(Saved data entries)
------------------------------

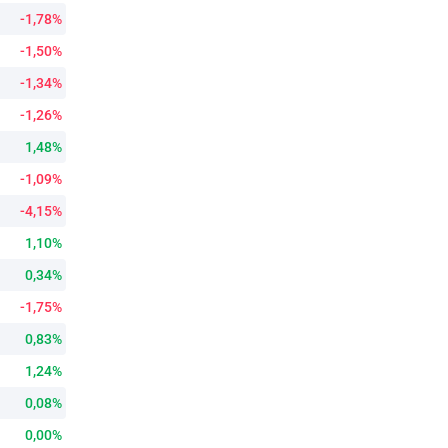
-1,78%
-1,50%
-1,34%
-1,26%
1,48%
-1,09%
-4,15%
1,10%
0,34%
-1,75%
0,83%
1,24%
0,08%
0,00%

------------------------------

**Task**
Send back the data above word for word, with the pictures left out.

**Reply**
-1,78%
-1,50%
-1,34%
-1,26%
1,48%
-1,09%
-4,15%
1,10%
0,34%
-1,75%
0,83%
1,24%
0,08%
0,00%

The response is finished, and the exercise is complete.